By Milton Ezrati
Financial markets sank when the Federal Reserve (Fed) added 0.75 percentage points to its benchmark federal funds rate on Sept. 21. Markets, having anticipated just this rate increase, responded less to it than to what Fed Chairman Jerome Powell promised for the future. He not only indicated additional rate hikes, but revealed how ready policymakers are to risk recession.
Forecasts from the Fed’s Open Market Committee (FOMC) tell the story. Those projections put the target federal funds interest rate at 4.5 percent by year-end. That is more than a full percentage point above today’s level. More telling is how this forecasted rate has risen over time. Last December, when Fed Chairman Jerome Powell was still describing inflationary pressure as “transitory,” the Fed forecast that the rate would be 0.9 percent at year-end 2022. Last June, the forecast upped the number to 3.4 percent. Now it has approached 4.5 percent.
Investors can extrapolate this pattern to anticipate still higher targets into 2023. Powell certainly has encouraged them in this belief, making it clear that controlling inflation is now the Fed’s No. 1 priority, almost regardless of any collateral damage that effort might cause.
History reinforces these interpretations. For anyone who can remember or has studied the last great inflation of the 1970s and 1980s, it is apparent that monetary policy cannot make headway against inflation until interest rates rise to levels that rival the inflation rate itself.
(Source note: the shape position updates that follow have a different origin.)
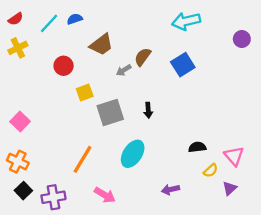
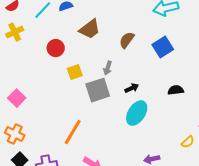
gray arrow: (124, 70) -> (108, 68), moved, turned -40
black arrow: (148, 110) -> (132, 88), turned -112
black semicircle: (197, 147) -> (176, 90), moved
cyan ellipse: (133, 154) -> (137, 113), moved

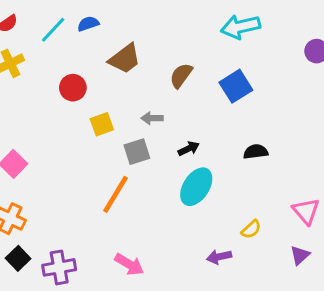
gray arrow: (108, 68) -> (152, 118), turned 72
gray square: (98, 90) -> (137, 152), size x0.7
orange line: (73, 132) -> (116, 194), moved
yellow semicircle: (188, 142) -> (251, 229), moved

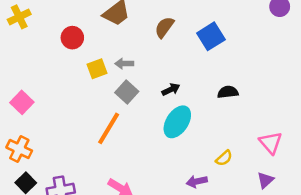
gray arrow: (152, 118) -> (124, 64), moved
gray square: (137, 152) -> (127, 92), turned -30

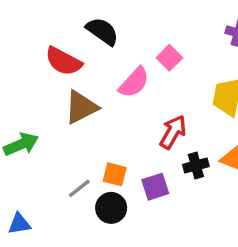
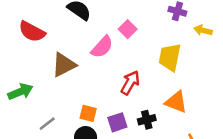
red semicircle: (63, 61) -> (32, 32), moved
black cross: (196, 165) -> (147, 120), moved
gray line: (79, 188) -> (47, 124), moved

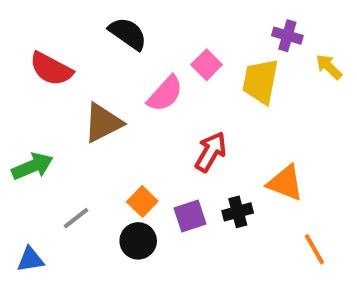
yellow arrow: (203, 30) -> (329, 67), turned 30
yellow trapezoid: (170, 57) -> (260, 81), moved
orange square: (88, 113) -> (142, 202), turned 30

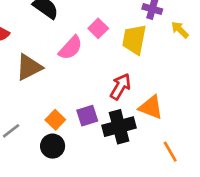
red arrow: (211, 152) -> (120, 87), moved
black cross: (238, 212) -> (119, 127), size x1.6
purple square: (190, 216) -> (87, 116), moved

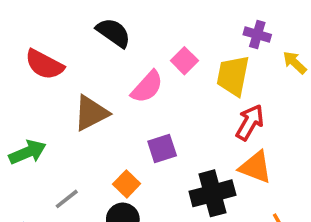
red arrow: (120, 87) -> (250, 122), moved
purple square: (87, 116) -> (162, 148), moved

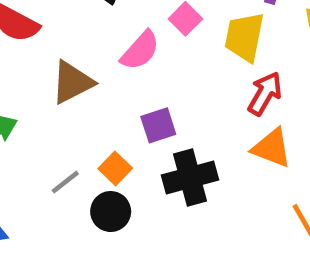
black cross: (212, 193) -> (190, 178), moved
gray line: (67, 199) -> (65, 182), moved

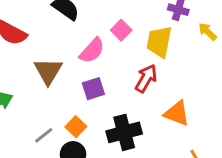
brown triangle: (72, 82) -> (48, 71), turned -32
red arrow: (265, 94) -> (146, 78), moved
purple square: (158, 125) -> (93, 89), moved

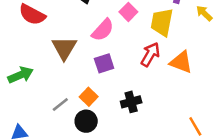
orange triangle: (177, 113) -> (181, 62), moved
black cross: (124, 132) -> (131, 102), size x0.7

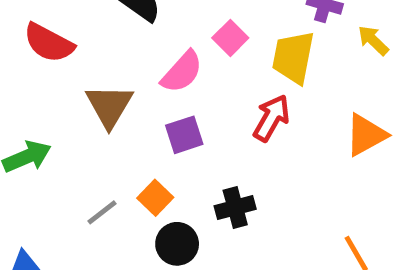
orange triangle: (181, 62) -> (366, 135), moved, turned -50
black circle: (86, 121) -> (177, 244), moved

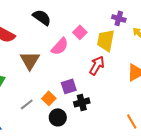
purple square: (184, 135) -> (69, 86), moved

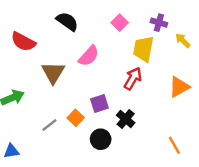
pink square: (80, 32) -> (120, 23), moved
black cross: (82, 102) -> (126, 119), moved, turned -35
black circle: (58, 117) -> (101, 139), moved

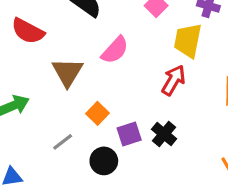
purple square: (99, 104) -> (129, 134), moved
orange square: (76, 118) -> (97, 113), moved
black circle: (101, 139) -> (104, 161), moved

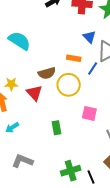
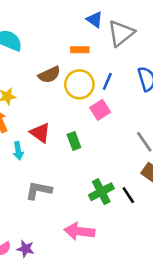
blue line: (93, 68) -> (107, 81), moved
red triangle: (34, 93) -> (40, 133), moved
pink square: (89, 113) -> (100, 110), moved, turned -35
cyan arrow: (12, 128) -> (18, 151), turned -56

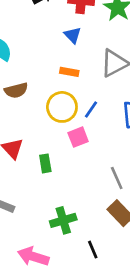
blue triangle: (95, 20) -> (73, 35), moved
brown semicircle: (49, 75) -> (16, 90), moved
black line: (128, 195) -> (93, 250), moved

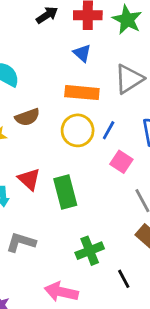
orange rectangle: (69, 72) -> (82, 93), size x1.6
pink square: (78, 137) -> (121, 162), moved, turned -30
green rectangle: (45, 163) -> (65, 192), size x1.6

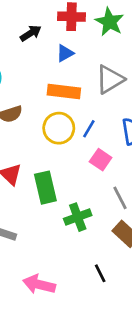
black arrow: (47, 15) -> (31, 33), moved
blue triangle: (82, 53) -> (65, 53), turned 48
green cross: (90, 251) -> (78, 217), moved

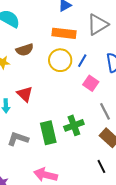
green rectangle: (45, 188) -> (48, 133), moved
black line: (100, 273) -> (101, 166), moved

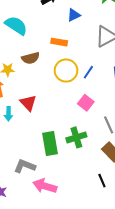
orange rectangle: (64, 33) -> (59, 42), moved, size x0.7
pink square: (91, 83) -> (86, 103), moved
gray L-shape: (18, 139) -> (25, 166), moved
Consider that today, even after pushing the federal funds rate above 3.0 percent and with 10-year treasury yields at almost 4.0 percent, inflation of over 8 percent still allows borrowers to repay loans with dollars that have lost more real buying power than those borrowers pay in interest.
This encouragement to use credit must end before the monetary policy can put a crimp on inflation. The need for powerful monetary actions is especially acute now because the fiscal policy does nothing to slow the flow of federal monies into the economy. On the contrary, recent policy, such as student debt forgiveness, has only accelerated that dollar flow.
In the face of this reality, investors are increasingly coming to terms with the increasing likelihood of a recession. Rate increases have already made such a prospect clear by crimping housing sales and putting downward pressure on real estate prices. Even with a construction uptick in August, new housing starts still stood nearly 13 percent below levels of last April when the interest rate increases began.
Actual new home sales, though up in August, have fallen almost 20 percent from their highs of last January, while the National Association of Realtors reports that the median sales price of an existing home declined 2.4 percent between June and July, the most recent month for which data are available. There is every reason to expect that still higher interest rates will redouble such effects in this important sector of the economy and have similar adverse effects on the economy generally.
The members of the FOMC have begun to recognize this prospect. Last December, they were forecasting 4 percent real growth for this economy. By June, they had reduced that expectation to 1.7 percent. They now expect only 0.2 percent growth in the nation’s real gross domestic product (GDP) for 2022—statistically no different from zero.
To some extent, this assessment simply accounts for the effect of outright declines in real GDP in the year’s first and second quarters. But the assessment also accounts for the ongoing economic effects of Fed policy. That the forecast now is a little different from recession speaks volumes.
There is always the hope that inflation might dissipate quickly on its own. Though anything is possible, such an event remains highly unlikely. The inflation relief in July and August, though the White House has seized on it, offers no such sign. Without what is clearly a one-time decline in gasoline prices, inflation in August would have shown a rise of close to 9 percent over the past 12 months.
The gasoline price declines cannot last. Daily gasoline prices have stabilized in September, suggesting that the September CPI will, at best, see flat gasoline prices, relief of a sort, to be sure, but not the sharp declines incorporated into the July and August figures. And with winter coming, upward energy pressures will likely return, especially with Russian natural gas off the European market.
Meanwhile, core inflation—excluding food and fuel—accelerated in August.
This picture leaves a future with four key attributes. First, continued concerns over inflation will persist. Second, the Fed will continue to raise interest rates. Third, the Fed’s actions will continue to retard the pace of economic activity. Fourth, the financial/economic environment will continue to weigh on stock and bond prices.